[Problem to work on] Each line below that contains the word "times" is to be counted; give only the final number.

[Records shown]
[Start of Attachment]

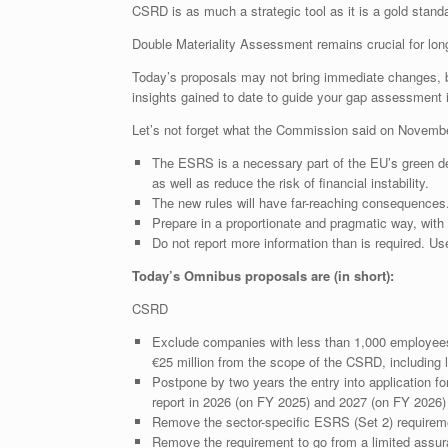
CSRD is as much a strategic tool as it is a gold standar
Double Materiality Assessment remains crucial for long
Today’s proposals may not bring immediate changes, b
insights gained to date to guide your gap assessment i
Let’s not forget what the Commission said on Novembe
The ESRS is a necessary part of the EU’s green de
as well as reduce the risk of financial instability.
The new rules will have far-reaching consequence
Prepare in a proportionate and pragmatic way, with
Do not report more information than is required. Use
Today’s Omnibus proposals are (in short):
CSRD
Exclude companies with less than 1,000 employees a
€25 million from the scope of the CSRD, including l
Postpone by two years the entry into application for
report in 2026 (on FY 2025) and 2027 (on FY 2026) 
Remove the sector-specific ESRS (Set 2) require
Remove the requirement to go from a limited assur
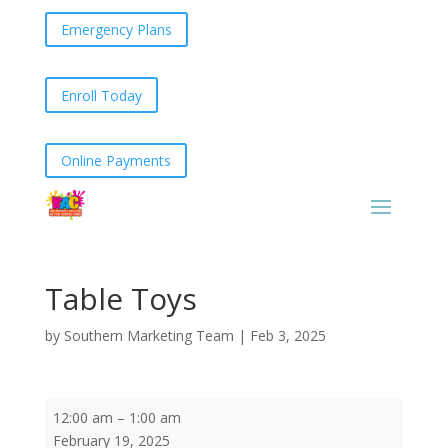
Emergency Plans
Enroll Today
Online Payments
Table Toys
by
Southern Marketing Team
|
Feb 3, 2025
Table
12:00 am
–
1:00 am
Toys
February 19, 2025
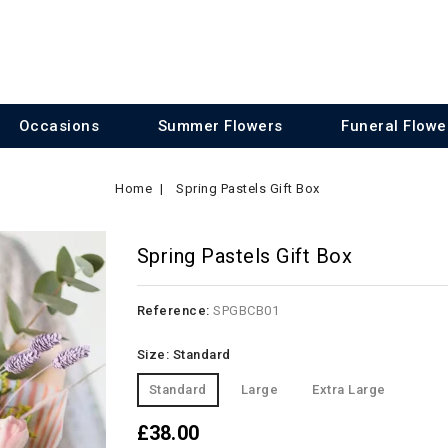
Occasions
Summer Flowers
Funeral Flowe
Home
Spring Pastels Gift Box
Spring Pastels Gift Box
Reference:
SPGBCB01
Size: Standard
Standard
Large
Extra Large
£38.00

[End of Attachment]
[Start of Attachment]

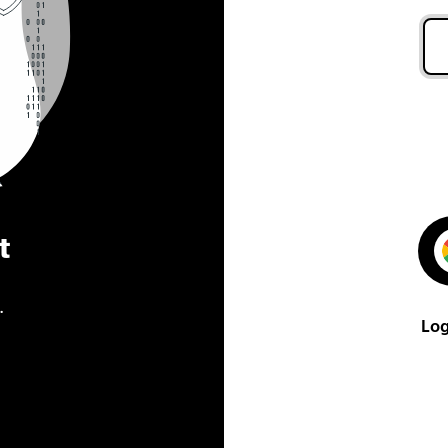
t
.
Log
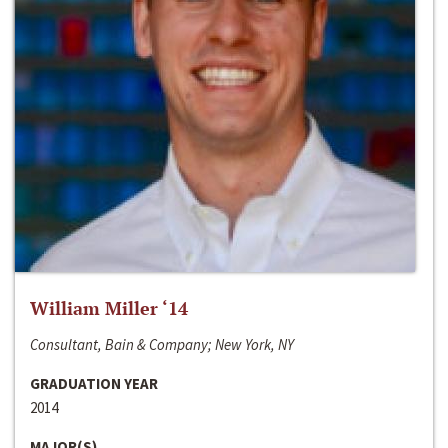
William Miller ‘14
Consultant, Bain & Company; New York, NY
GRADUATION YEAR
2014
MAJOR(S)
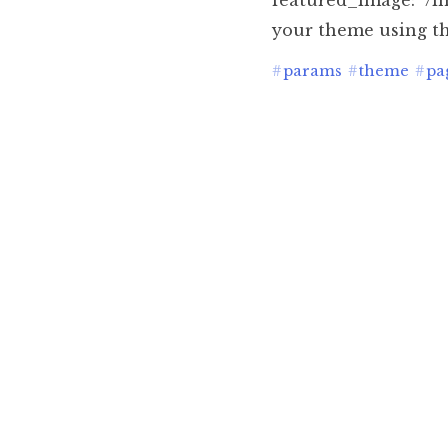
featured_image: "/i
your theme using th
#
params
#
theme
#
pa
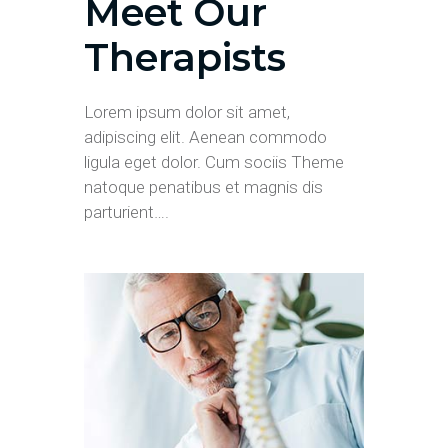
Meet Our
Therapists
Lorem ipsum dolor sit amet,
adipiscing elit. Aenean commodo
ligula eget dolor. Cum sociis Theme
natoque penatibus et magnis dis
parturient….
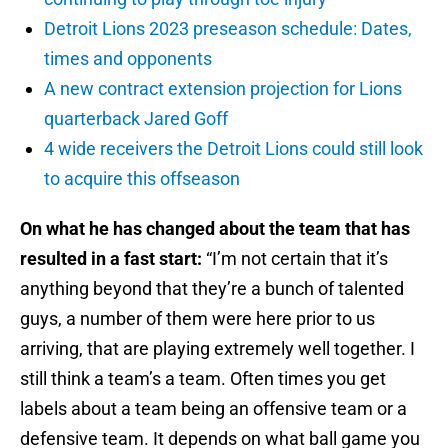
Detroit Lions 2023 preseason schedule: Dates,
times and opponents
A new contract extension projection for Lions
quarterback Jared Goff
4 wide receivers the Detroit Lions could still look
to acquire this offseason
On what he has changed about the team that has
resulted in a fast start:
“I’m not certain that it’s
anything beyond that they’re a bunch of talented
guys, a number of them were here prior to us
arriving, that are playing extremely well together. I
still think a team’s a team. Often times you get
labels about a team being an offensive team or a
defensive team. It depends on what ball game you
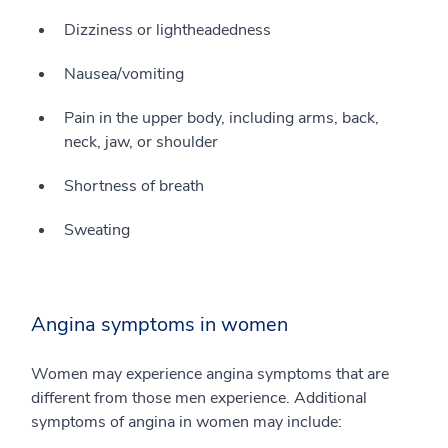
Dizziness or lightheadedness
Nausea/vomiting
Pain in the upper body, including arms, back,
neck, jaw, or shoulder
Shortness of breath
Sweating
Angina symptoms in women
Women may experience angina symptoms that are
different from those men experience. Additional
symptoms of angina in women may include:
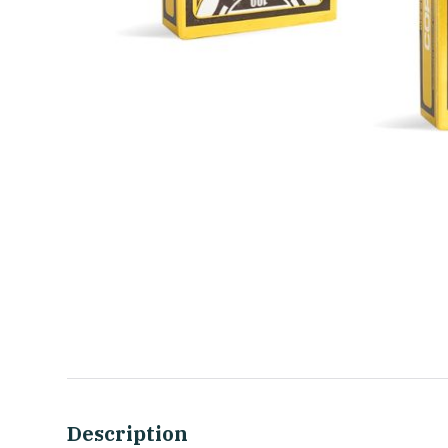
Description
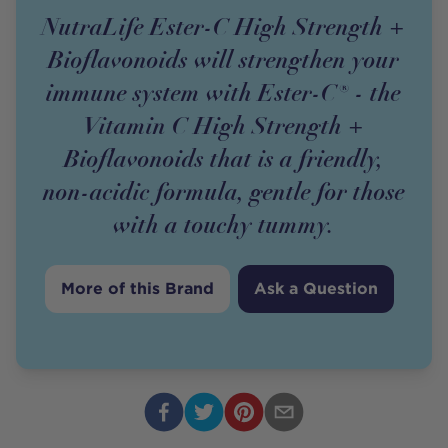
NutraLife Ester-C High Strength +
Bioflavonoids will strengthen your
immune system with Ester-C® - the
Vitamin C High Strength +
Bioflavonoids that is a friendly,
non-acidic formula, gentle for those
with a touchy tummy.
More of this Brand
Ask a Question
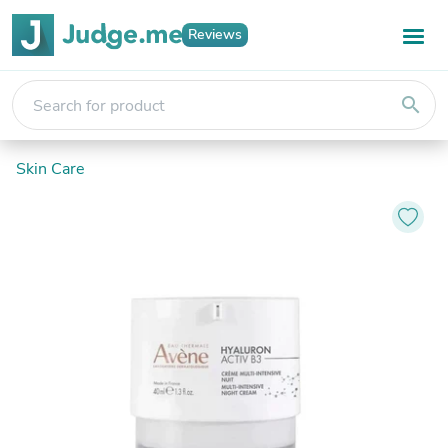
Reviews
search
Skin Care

[End of Attachment]

[Reply to the exercise] 2